Что думали слушатели этого стихотворения, собравшиеся в каком-нибудь литобъединении вроде кружка при «Молодой гвардии»? Скорее всего, задавали себе вопрос, что это – безумная отвага (вариант для идеологически законопослушного начетчика: «вылазка врага») или провокация? Сам Коржавин в своих воспоминаниях так и не дает внятного объяснения причин своей безумной смелости.
Ведь именно трезвое понимание репрессивного характера режима должно бы удержать человека от признаний солидарности с «врагом», от заявлений «а может, пойти и поднять восстание?», которые рискуют быть истолкованы слишком буквально, от иронии по поводу сытенького партийного вождя, спрятавшегося за красными знаменами («а трогать нам эти знамена нельзя» – «Знамена»), – ведь сочувствие врагам народа, глумление над красным знаменем и призыв к митингу и восстанию – это уже готовая политическая статья. Даже дело изобретать не надо. Даже свидетелей искать.

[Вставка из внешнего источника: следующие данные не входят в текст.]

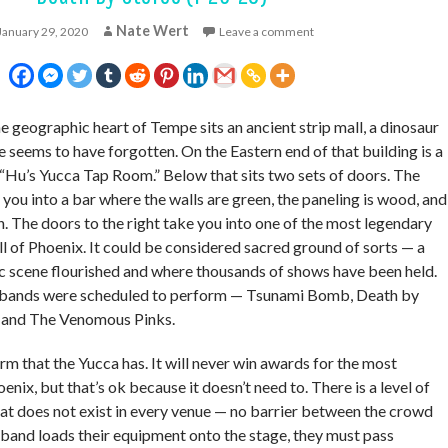
Nate Wert
January 29, 2020
Leave a comment
 geographic heart of Tempe sits an ancient strip mall, a dinosaur
me seems to have forgotten. On the Eastern end of that building is a
 “Hu’s Yucca Tap Room.” Below that sits two sets of doors. The
e you into a bar where the walls are green, the paneling is wood, and
n. The doors to the right take you into one of the most legendary
all of Phoenix. It could be considered sacred ground of sorts — a
c scene flourished and where thousands of shows have been held.
nk bands were scheduled to perform — Tsunami Bomb, Death by
, and The Venomous Pinks.
arm that the Yucca has. It will never win awards for the most
enix, but that’s ok because it doesn’t need to. There is a level of
hat does not exist in every venue — no barrier between the crowd
 band loads their equipment onto the stage, they must pass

Не дается внятного объяснения и контактам Коржавина с Лубянкой. История, которую он рассказывает, звучит вполне фантастически. Почувствовавший, что ему угрожает арест, Коржавин высказывает свои опасения случайно встреченному поэту Крученых и получает совет позвонить некоему Х (имя таинственного незнакомца до сих пор не раскрыто, хотя непонятно, какие соображения могут заставить сегодня хранить инкогнито этого благодетеля). Тот сводит поэта с товарищами из МГБ, и они, вместо того чтобы арестовать сочувствующего «врагам народа» юношу, начинают пестовать молодого поэта, помогают получить документы (до этого он 11 месяцев жил в военном городке безо всяких документов и как-то сумел избежать многочисленных проверок), обещают, что его примут в Литинститут (и действительно принимают), и даже советуют Литфонду выдать обносившемуся юноше костюм. При этом «никаких попыток превратить меня в стукача они не предпринимали», – вспоминает Коржавин.
Если б историю альтруистической заботы МГБ о молодом даровании поведал любой иной литератор – над байкой долго бы смеялись, и не миновать ему подозрений в сотрудничестве с «органами». Ими у нас любят широко разбрасываться и по самому ничтожному поводу. Не могу забыть, как Михаил Ардов – ссылаясь на подозрения Ахматовой – обвинил в осведомительстве органически неспособную к этому Наталью Ильину на том основании, что большинство реэмигрантов из Харбина, вернувшихся в СССР после окончания войны, было посажено, а она вот – не только не арестовывалась, но даже в Литинститут поступила. За что же ее приняли?